[Task input — start]
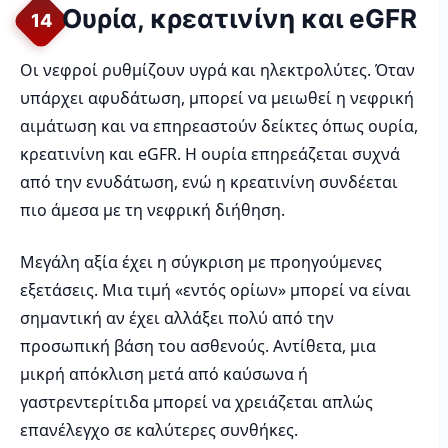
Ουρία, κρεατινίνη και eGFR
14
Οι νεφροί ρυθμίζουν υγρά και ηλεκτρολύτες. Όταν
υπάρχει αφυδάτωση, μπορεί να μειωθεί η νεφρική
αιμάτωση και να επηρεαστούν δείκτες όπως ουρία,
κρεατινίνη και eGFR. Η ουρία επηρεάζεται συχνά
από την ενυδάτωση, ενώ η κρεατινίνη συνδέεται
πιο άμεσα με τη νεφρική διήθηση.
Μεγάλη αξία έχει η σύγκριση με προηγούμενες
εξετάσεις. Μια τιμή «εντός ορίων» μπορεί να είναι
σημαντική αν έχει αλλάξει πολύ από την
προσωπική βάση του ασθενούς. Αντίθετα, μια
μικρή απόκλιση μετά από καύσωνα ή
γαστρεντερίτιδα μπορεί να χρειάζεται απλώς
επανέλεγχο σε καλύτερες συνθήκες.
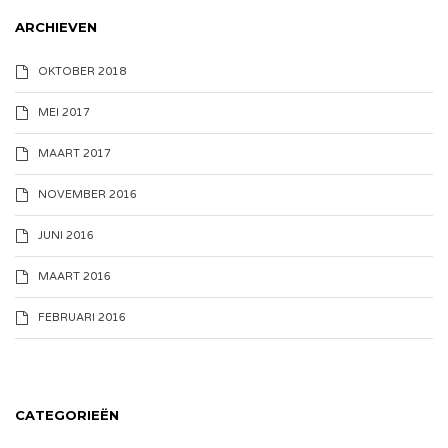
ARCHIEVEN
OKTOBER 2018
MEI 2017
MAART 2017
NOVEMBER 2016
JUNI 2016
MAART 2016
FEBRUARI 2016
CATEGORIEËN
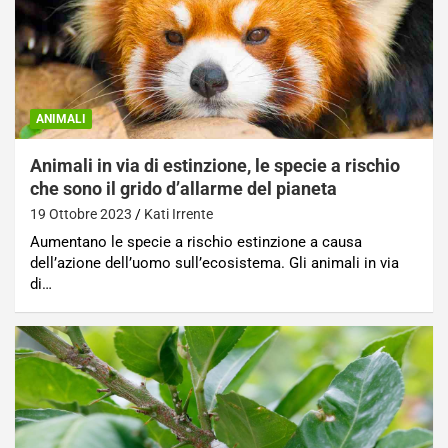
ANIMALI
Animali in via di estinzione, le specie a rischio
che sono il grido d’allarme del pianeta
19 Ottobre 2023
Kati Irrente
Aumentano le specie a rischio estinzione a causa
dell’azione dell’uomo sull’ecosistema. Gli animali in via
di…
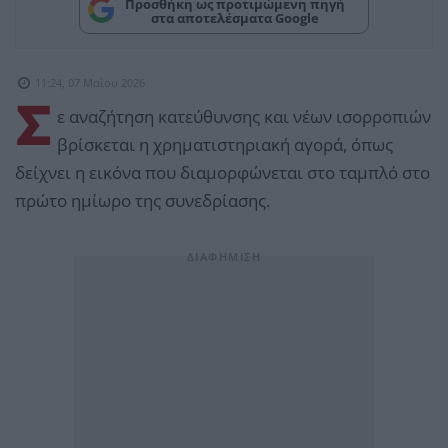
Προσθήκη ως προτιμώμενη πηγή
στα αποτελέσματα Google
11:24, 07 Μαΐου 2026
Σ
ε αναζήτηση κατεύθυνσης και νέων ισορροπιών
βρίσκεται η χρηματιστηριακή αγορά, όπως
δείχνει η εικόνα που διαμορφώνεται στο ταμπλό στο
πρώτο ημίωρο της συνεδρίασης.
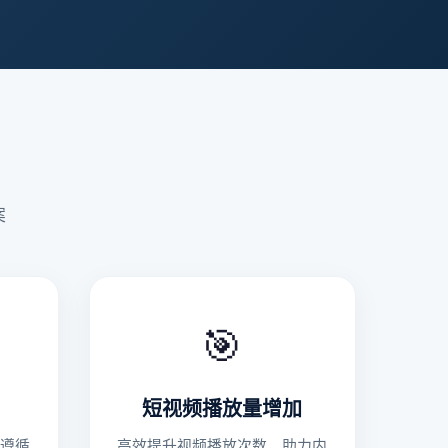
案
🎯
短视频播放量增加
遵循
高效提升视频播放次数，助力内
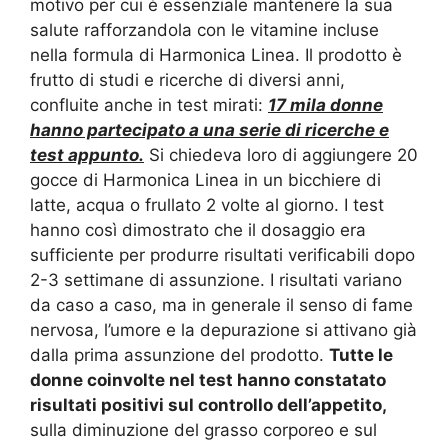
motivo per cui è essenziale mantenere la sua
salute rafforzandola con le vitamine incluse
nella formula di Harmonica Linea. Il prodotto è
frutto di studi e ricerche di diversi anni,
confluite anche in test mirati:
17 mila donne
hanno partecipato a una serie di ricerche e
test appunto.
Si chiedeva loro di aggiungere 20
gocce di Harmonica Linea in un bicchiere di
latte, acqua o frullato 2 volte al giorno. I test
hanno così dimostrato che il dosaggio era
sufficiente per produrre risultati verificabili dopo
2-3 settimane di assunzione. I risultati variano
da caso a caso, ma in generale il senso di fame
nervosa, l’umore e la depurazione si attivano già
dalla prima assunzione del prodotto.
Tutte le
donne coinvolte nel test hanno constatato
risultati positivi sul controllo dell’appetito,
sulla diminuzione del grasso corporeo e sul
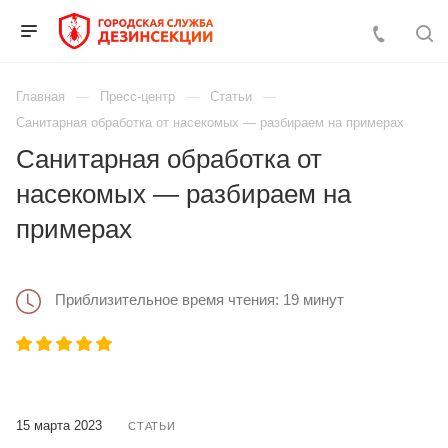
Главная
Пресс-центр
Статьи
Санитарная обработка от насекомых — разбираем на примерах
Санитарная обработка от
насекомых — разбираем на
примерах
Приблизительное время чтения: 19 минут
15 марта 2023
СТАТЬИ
[Task input — finish]
Whenever the string "примерах" shows up in a line above, copy that line.

## Your solution:
Санитарная обработка от насекомых — разбираем на примерах
примерах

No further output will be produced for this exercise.